═══ TASK MATERIAL

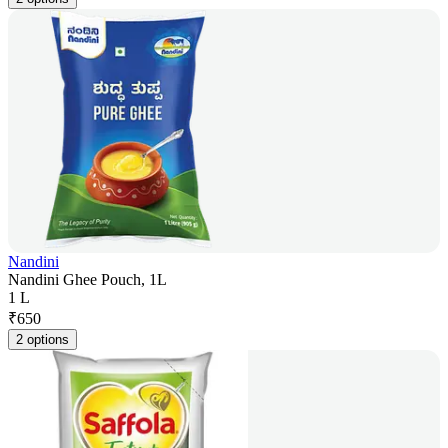
Nandini
Nandini Ghee Pouch, 1L
1 L
₹
650
2 options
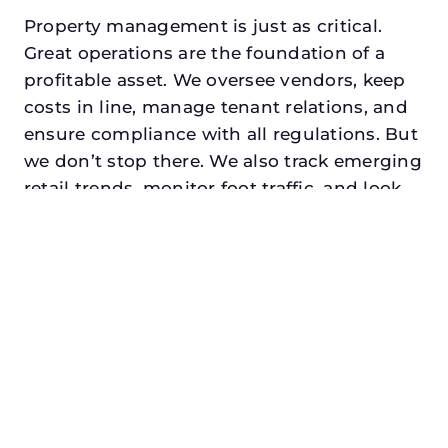
Property management is just as critical.
Great operations are the foundation of a
profitable asset. We oversee vendors, keep
costs in line, manage tenant relations, and
ensure compliance with all regulations. But
we don’t stop there. We also track emerging
retail trends, monitor foot traffic, and look
for opportunities to add services or
amenities that can make your center the
go-to destination in its trade area.
Every property looking for asset
management for developers in colleyville,
txdeserves a manager who understands
both the numbers and the people. At N3,
we balance financial stewardship with a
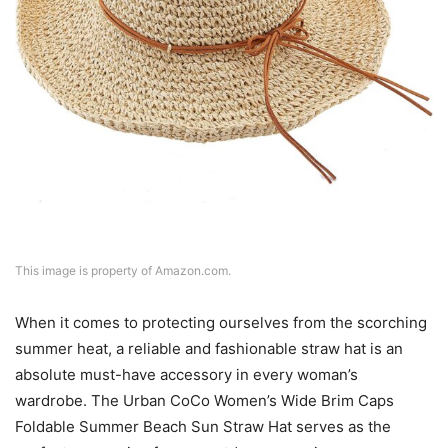
This image is property of Amazon.com.
When it comes to protecting ourselves from the scorching
summer heat, a reliable and fashionable straw hat is an
absolute must-have accessory in every woman’s
wardrobe. The Urban CoCo Women’s Wide Brim Caps
Foldable Summer Beach Sun Straw Hat serves as the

══════

▶ TASK STATEMENT:
Pull every line containing "asset" out of the data above.

▶ COMPLETED EXERCISE:
profitable asset. We oversee vendors, keep
Every property looking for asset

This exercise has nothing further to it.